Researchers have created a pearl spectrometer for biomedical and military applications

Innovators at Purdue University, USA, have demonstrated light transport-assisted information processing by creating a pearl spectrometer.

Spectrometers probe interactions of matter and light as a function of the electromagnetic spectrum. The new pearl spectrometer could be used in biomedical and military applications, including cancer diagnostics and military gas sensing.

Young Kim, an associate professor of biomedical engineering at Purdue University, said: “Unfortunately, widespread uses and practical adaptions of spectroscopy are often limited due to the need of conventional spectrometers. The current spectrometers rely on complex device assembly, high-precision alignment and large physical size or dimension, all of which prevent rapid translation into practical applications.

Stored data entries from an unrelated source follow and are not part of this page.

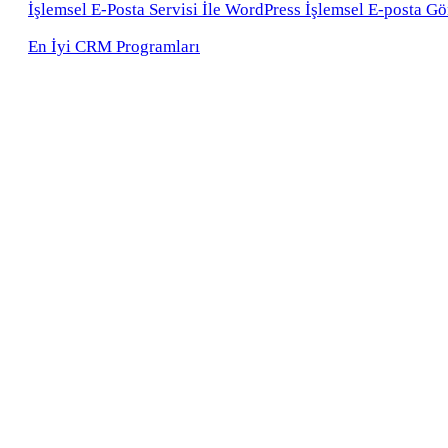
İşlemsel E-Posta Servisi İle WordPress İşlemsel E-posta G
En İyi CRM Programları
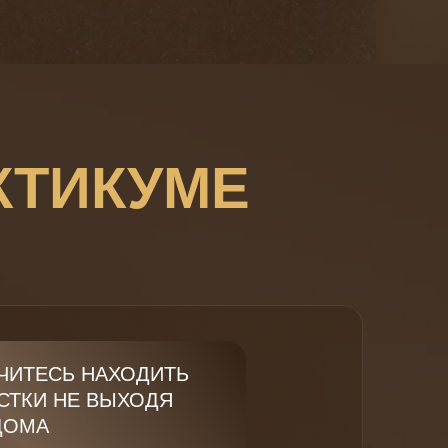
КТИКУМЕ
ЧИТЕСЬ НАХОДИТЬ
СТКИ НЕ ВЫХОДЯ
ДОМА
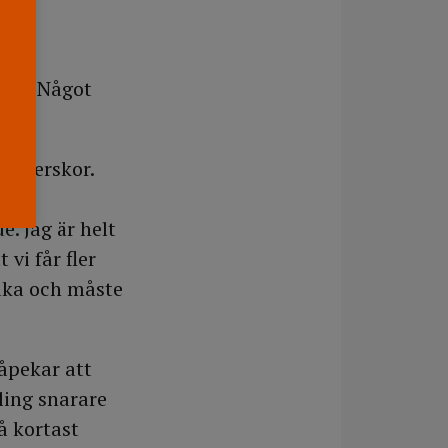
att
tion. Något
sköterskor.
. Jag är helt
vi får fler
aka och måste
åpekar att
ling snarare
å kortast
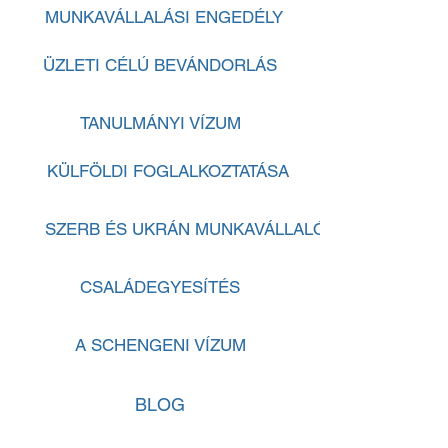
MUNKAVÁLLALÁSI ENGEDÉLY
ÜZLETI CÉLÚ BEVÁNDORLÁS
TANULMÁNYI VÍZUM
KÜLFÖLDI FOGLALKOZTATÁSA
SZERB ÉS UKRÁN MUNKAVÁLLALÓK
CSALÁDEGYESÍTÉS
A SCHENGENI VÍZUM
BLOG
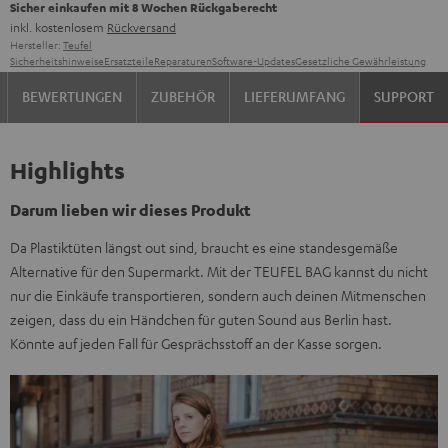
Sicher einkaufen mit 8 Wochen Rückgaberecht
inkl. kostenlosem
Rückversand
Hersteller:
Teufel
Sicherheitshinweise
Ersatzteile
Reparaturen
Software-Updates
Gesetzliche Gewährleistung
BEWERTUNGEN
ZUBEHÖR
LIEFERUMFANG
SUPPORT
Highlights
Darum lieben wir dieses Produkt
Da Plastiktüten längst out sind, braucht es eine standesgemäße
Alternative für den Supermarkt. Mit der TEUFEL BAG kannst du nicht
nur die Einkäufe transportieren, sondern auch deinen Mitmenschen
zeigen, dass du ein Händchen für guten Sound aus Berlin hast.
Könnte auf jeden Fall für Gesprächsstoff an der Kasse sorgen.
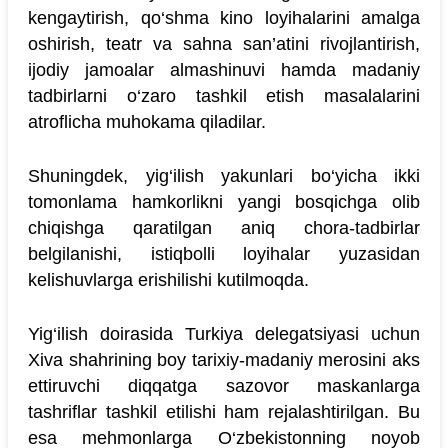
kengaytirish, qo‘shma kino loyihalarini amalga
oshirish, teatr va sahna san’atini rivojlantirish,
ijodiy jamoalar almashinuvi hamda madaniy
tadbirlarni o‘zaro tashkil etish masalalarini
atroflicha muhokama qiladilar.
Shuningdek, yig‘ilish yakunlari bo‘yicha ikki
tomonlama hamkorlikni yangi bosqichga olib
chiqishga qaratilgan aniq chora-tadbirlar
belgilanishi, istiqbolli loyihalar yuzasidan
kelishuvlarga erishilishi kutilmoqda.
Yig‘ilish doirasida Turkiya delegatsiyasi uchun
Xiva shahrining boy tarixiy-madaniy merosini aks
ettiruvchi diqqatga sazovor maskanlarga
tashriflar tashkil etilishi ham rejalashtirilgan. Bu
esa mehmonlarga O‘zbekistonning noyob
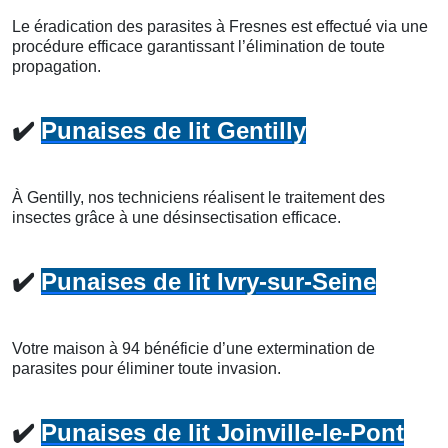
Le éradication des parasites à Fresnes est effectué via une
procédure efficace garantissant l’élimination de toute
propagation.
✔️
Punaises de lit Gentilly
À Gentilly, nos techniciens réalisent le traitement des
insectes grâce à une désinsectisation efficace.
✔️
Punaises de lit Ivry-sur-Seine
Votre maison à 94 bénéficie d’une extermination de
parasites pour éliminer toute invasion.
✔️
Punaises de lit Joinville-le-Pont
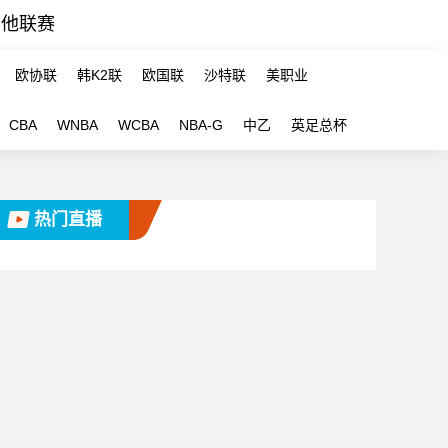
其他联赛
欧协联
韩K2联
欧国联
沙特联
美职业
CBA
WNBA
WCBA
NBA-G
中乙
英足总杯
热门直播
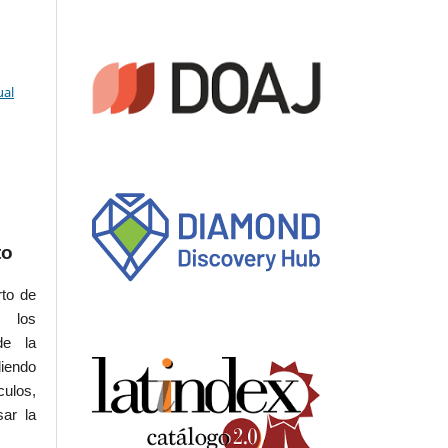
ual
to
rto de
s los
de la
iendo
culos,
sar la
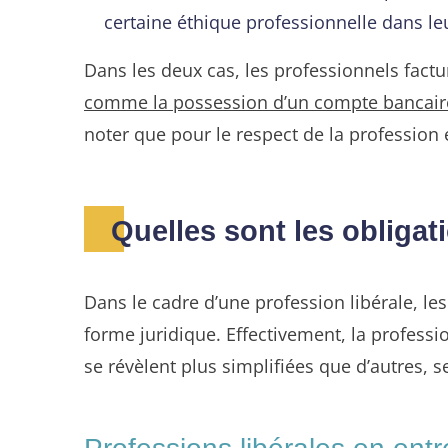
certaine éthique professionnelle dans leur
Dans les deux cas, les professionnels factur
comme la possession d’un compte bancair
noter que pour le respect de la profession e
Quelles sont les obliga
Dans le cadre d’une profession libérale, le
forme juridique. Effectivement, la professio
se révèlent plus simplifiées que d’autres, s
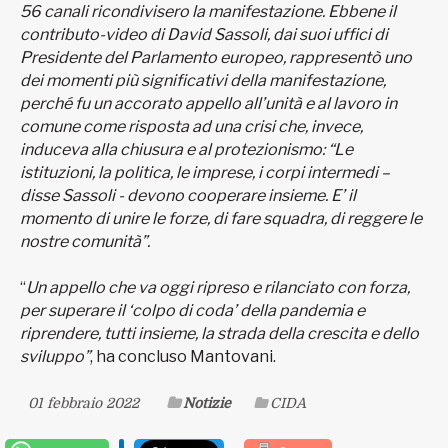
56 canali ricondivisero la manifestazione. Ebbene il
contributo-video di David Sassoli, dai suoi uffici di
Presidente del Parlamento europeo, rappresentò uno
dei momenti più significativi della manifestazione,
perché fu un accorato appello all’unità e al lavoro in
comune come risposta ad una crisi che, invece,
induceva alla chiusura e al protezionismo: “Le
istituzioni, la politica, le imprese, i corpi intermedi –
disse Sassoli - devono cooperare insieme. E’ il
momento di unire le forze, di fare squadra, di reggere le
nostre comunità”.
“
Un appello che va oggi ripreso e rilanciato con forza,
per superare il ‘colpo di coda’ della pandemia e
riprendere, tutti insieme, la strada della crescita e dello
sviluppo”
, ha concluso Mantovani.
01 febbraio 2022
Notizie
CIDA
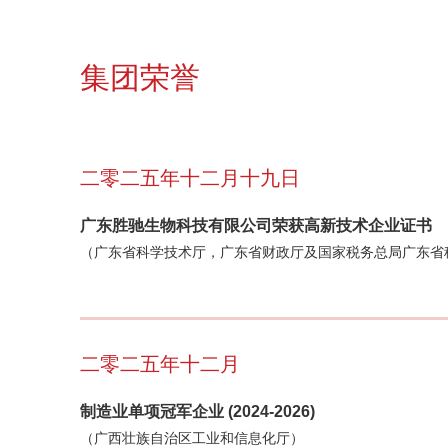
集团荣誉
二零二五年十二月十九日
广东胜驰生物科技有限公司荣获高新技术企业证书
（广东省科学技术厅，广东省财政厅及国家税务总局广东省
二零二五年十二月
制造业单项冠军企业 (2024-2026)
（广西壮族自治区工业和信息化厅）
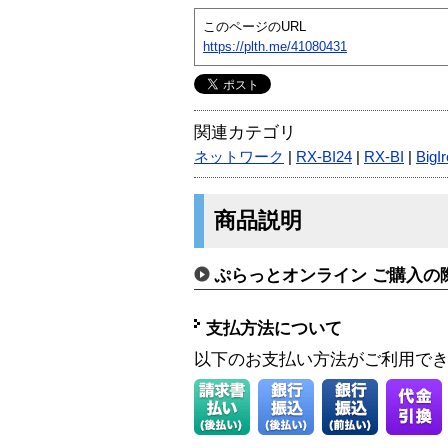
このページのURL
https://plth.me/41080431
関連カテゴリ
ネットワーク
|
RX-BI24
|
RX-BI
|
BigI
商品説明
ぷらっとオンライン ご購入の
支払方法について
以下のお支払い方法がご利用で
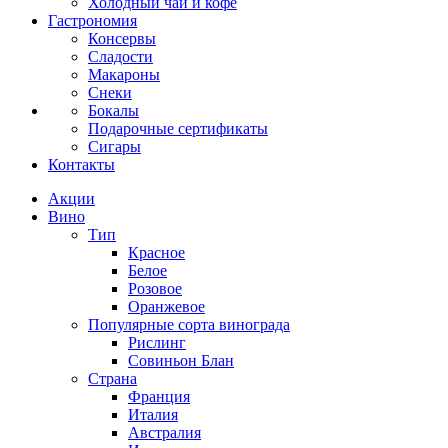
Холодный чай и кофе
Гастрономия
Консервы
Сладости
Макароны
Снеки
Бокалы
Подарочные сертификаты
Сигары
Контакты
Акции
Вино
Тип
Красное
Белое
Розовое
Оранжевое
Популярные сорта винограда
Рислинг
Совиньон Блан
Страна
Франция
Италия
Австралия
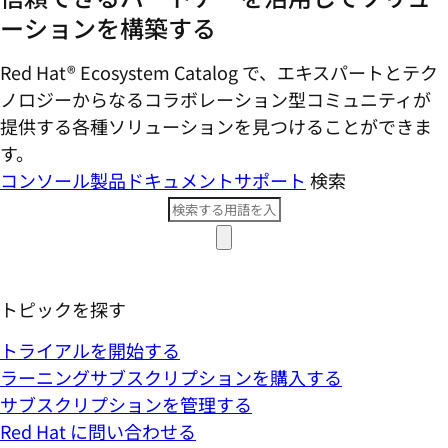
ーションを構築する
Red Hat® Ecosystem Catalog で、エキスパートとテク
ノロジーからなるコラボレーション型コミ​ュニティが
提供する各種ソリューションを見つけることができま
す。
コンソール
製品ドキュメント
サポート
検索
トピックを探す
トライアルを開始する
ラーニングサブスクリプションを購入する
サブスクリプションを管理する
Red Hat に問い合わせる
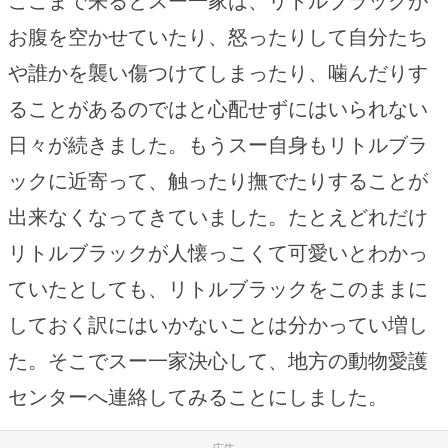
ここまで来るとスー一家は、リトルブラックが
お腹を空かせていたり、怒ったりして自分たち
や誰かを襲い傷つけてしまったり、噛んだりす
ることがあるのではと心配せずにはいられない
日々が続きました。もうスー自身もリトルブラ
ックに近寄って、触ったり撫でたりすることが
出来なくなってきていました。たとえどれだけ
リトルブラックが人懐っこくて可愛いとわかっ
ていたとしても、リトルブラックをこのままに
しておく訳にはいかないことは分かってい増し
た。そこでスー一家決心して、地方の動物愛護
センターへ連絡してみることにしました。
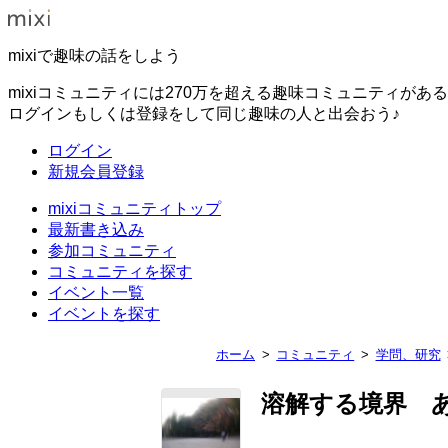
mixiで趣味の話をしよう
mixiコミュニティには270万を超える趣味コミュニティがあ
ログインもしくは登録をして同じ趣味の人と出会おう♪
ログイン
新規会員登録
mixiコミュニティトップ
最新書き込み
参加コミュニティ
コミュニティを探す
イベント一覧
イベントを探す
ホーム
コミュニティ
学問、研究
溶解する境界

“We discovered that pearls are an ideal natural object for Anderson localisation of light, named after Nobel laureate Philip Anderson, whose concept has been extended to describe how light undergoes on and off resonances inside materials due to their strong scattering.”

Yunsang Kwak, a postdoctoral fellow in the lab at Purdue University, said: “Anderson light localisation offers high randomness that is extremely helpful for compressive sensing, in particular to conduct information processing with a thin and plat form factor, by simply attaching a pearl-like multispectral filter array on a conventional camera.”

Pearl-inspired light localisation in low-dimensional structures can offer an alternative of spectral information processing by hybridising digital and physical properties at a material level. The Purdue University researchers are looking to their new discovery to provide scientists with an idea of hybridising material and digital properties, which could be useful for innovations in biomedical and defence applications.

Kim said: “We do not think that the direct use of a pearl would be a good option for mass production of multispectral filter arrays. Instead, pearls teach us how to design disordered nanostructures of Anderson light localisation to develop a new class of spectral information processing machine.”